Work order: Once the line containing "Information" is found in the listing below, return it and each line after it through the last, exactly as given.

Task inputs:
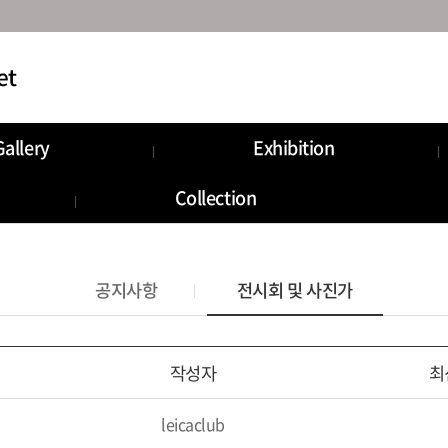
Gallery
Exhibition
munity
Information
Collection
Storage
공지사항
전시회 및 사진가
작성자
최
leicaclub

Your response:
Information
Collection
Storage
공지사항
전시회 및 사진가
작성자
최
leicaclub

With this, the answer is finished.